Minimum Qualifications
- Your core is backend and software engineering. You write clean, maintainable services and you care how they behave in production.
- Deep understanding of architectural design patterns (e.g., Clean/Hexagonal Architecture, Domain-Driven Design, SOLID, event-driven) to manage complex system boundaries.
- At least 2 years, demonstrable, building or scaling user-facing AI software that real users touched. We'll want to see it.
- Expert Python, with strong FastAPI, asyncio, pydantic, and production observability.
- Comfortable with agent patterns and eval-driven development.
- You've worked at a startup before and know what wearing several hats actually costs.
Nice to Have
- Real-time and voice: WebRTC, LiveKit, SIP, VAD, barge-in, turn-taking. Useful here, not required.
- Programmatic prompt optimization techniques.
- LLM-as-judge setups and other evaluation tooling.
- GCP: Cloud Run or GKE, Pub/Sub, Vertex AI, GCS, Secret Manager, Cloud Logging and Trace.
- Healthcare data familiarity.
Example Problems You'll Tackle
- Stand up the AI audit pipeline so evals run automatically on slices of production traffic, with regression gates wired into CI.
- Build a patient simulator that lets us stress-test agents at scale before they ever reach a real call.
- Improve the RAG pipeline with hybrid retrieval and re-ranking, then prove the gains with faithfulness and context metrics.
- Get OTEL-first tracing across the agent graph, with automated eval triggers on live traffic.
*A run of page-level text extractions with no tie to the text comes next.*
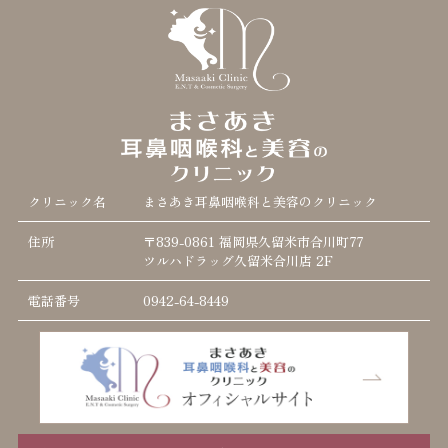
クリニック名
まさあき耳鼻咽喉科と美容のクリニック
住所
〒839-0861 福岡県久留米市合川町77
ツルハドラッグ久留米合川店 2F
電話番号
0942-64-8449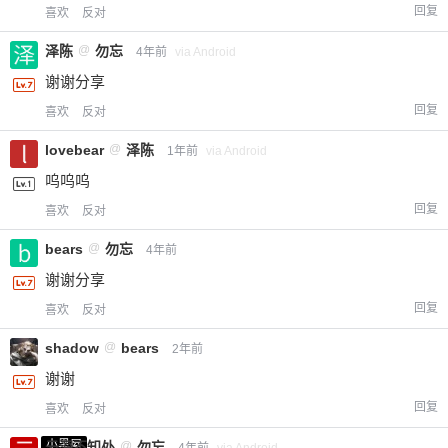
回复
喜欢
反对
泽陈
@
勿忘
4年前
via Android
谢谢分享
回复
喜欢
反对
lovebear
@
泽陈
1年前
via Android
呜呜呜
回复
喜欢
反对
bears
@
勿忘
4年前
谢谢分享
回复
喜欢
反对
shadow
@
bears
2年前
谢谢
回复
喜欢
反对
小黑屋
云深不知处
@
勿忘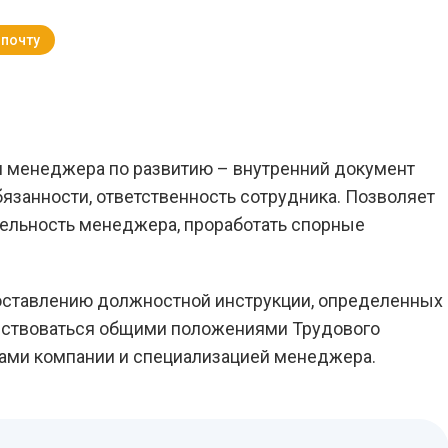
 почту
Вернуться к Блогу
 менеджера по развитию – внутренний документ
бязанности, ответственность сотрудника. Позволяет
ельность менеджера, проработать спорные
оставлению должностной инструкции, определенных
водствоваться общими положениями Трудового
ами компании и специализацией менеджера.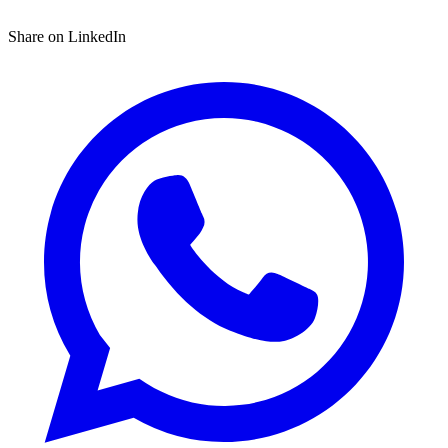
Share on LinkedIn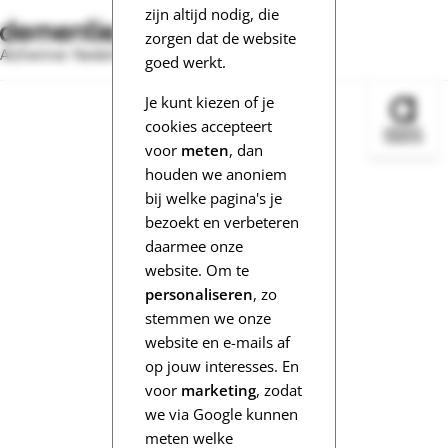
zijn altijd nodig, die
zorgen dat de website
Alzheimer Nederland
goed werkt.
Je kunt kiezen of je
Bezoek 
cookies accepteert
voor
meten
, dan
houden we anoniem
bij welke pagina's je
bezoekt en verbeteren
daarmee onze
website. Om te
personaliseren
, zo
stemmen we onze
website en e-mails af
op jouw interesses. En
voor
marketing
, zodat
we via Google kunnen
meten welke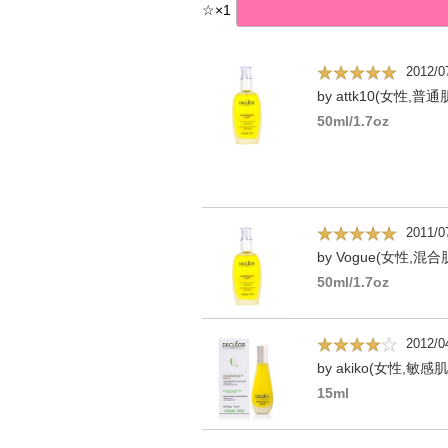
☆
×
1
2012/0
by attk10(女性,普通
50ml/1.7oz
2011/0
by Vogue(女性,混合
50ml/1.7oz
2012/0
by akiko(女性,敏感肌
15ml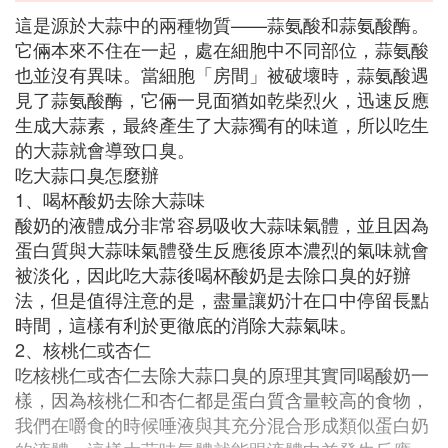
這是源於大蒜中的兩種物質——蒜氨酸和蒜氨酸酶。
它倆本來不住在一起，處在細胞中不同部位，蒜氨酸
也並沒有異味。當細胞「房間」被破壞時，蒜氨酸遇
見了蒜氨酸酶，它倆一見面猶如乾柴烈火，迅速反應
生成大蒜素，最終產生了大蒜獨有的味道，所以吃生
的大蒜就會導致口臭。
吃大蒜口臭怎麼辦
1、喝杯酸奶去除大蒜味
酸奶的液體成分非常容易吸收大蒜味氣體，並且因為
蛋白質與大蒜味氣體發生反應後原本濃烈的氣味就會
被淡化，因此吃大蒜後喝杯酸奶是去除口臭的好辦
法，但是值得注意的是，盡量讓奶汁在口中停留長點
時間，這樣有利於更徹底的消除大蒜氣味。
2、核桃仁或杏仁
吃核桃仁或杏仁去除大蒜口臭的原理其實同喝酸奶一
樣，因為核桃仁和杏仁都是蛋白質含量較高的食物，
我們在嚼食的時候唾液與其充分混合形成類似蛋白奶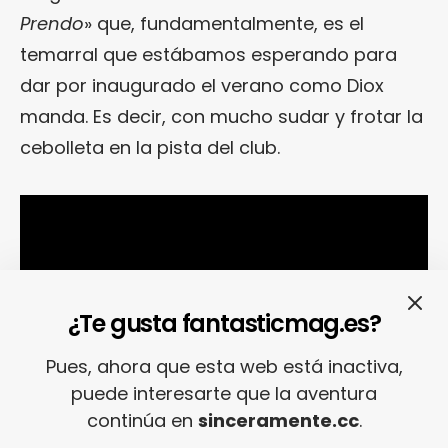
Prendo
» que, fundamentalmente, es el
temarral que estábamos esperando para
dar por inaugurado el verano como Diox
manda. Es decir, con mucho sudar y frotar la
cebolleta en la pista del club.
¿Te gusta fantasticmag.es?
Pues, ahora que esta web está inactiva,
puede interesarte que la aventura
continúa en
sinceramente.cc
.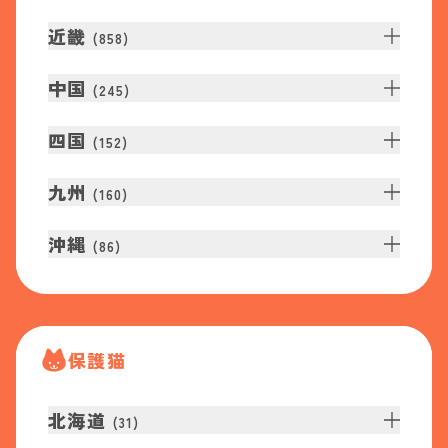
近畿
(
858
)
中国
(
245
)
四国
(
152
)
九州
(
160
)
沖縄
(
86
)
保護猫
北海道
(
31
)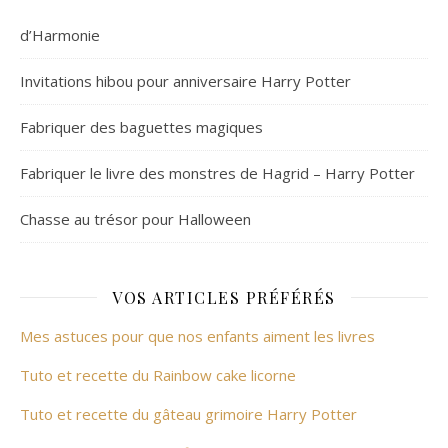
d’Harmonie
Invitations hibou pour anniversaire Harry Potter
Fabriquer des baguettes magiques
Fabriquer le livre des monstres de Hagrid – Harry Potter
Chasse au trésor pour Halloween
VOS ARTICLES PRÉFÉRÉS
Mes astuces pour que nos enfants aiment les livres
Tuto et recette du Rainbow cake licorne
Tuto et recette du gâteau grimoire Harry Potter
- Turn EHR integrations into reliable tools the agents can call.
Tech Stack
Python, FastAPI, pydantic, asyncio, Redis, Postgres, vector stores, Docker, Kubernetes, Terraform, ArgoCD, OTEL, TypeScript, React. Real-time stacks (WebRTC, LiveKit, SIP, STT/TTS) where the work touches voice.
What Success Looks Like
- Quadrivia's backend becomes a reference for reliability, safety, and performance.
- Your services run above 99.99% availability under strict regulatory constraints.
- Other engineers build new clinical workflows and agent capabilities quickly and safely.
- AI-generated code gets reviewed, corrected, and owned by you.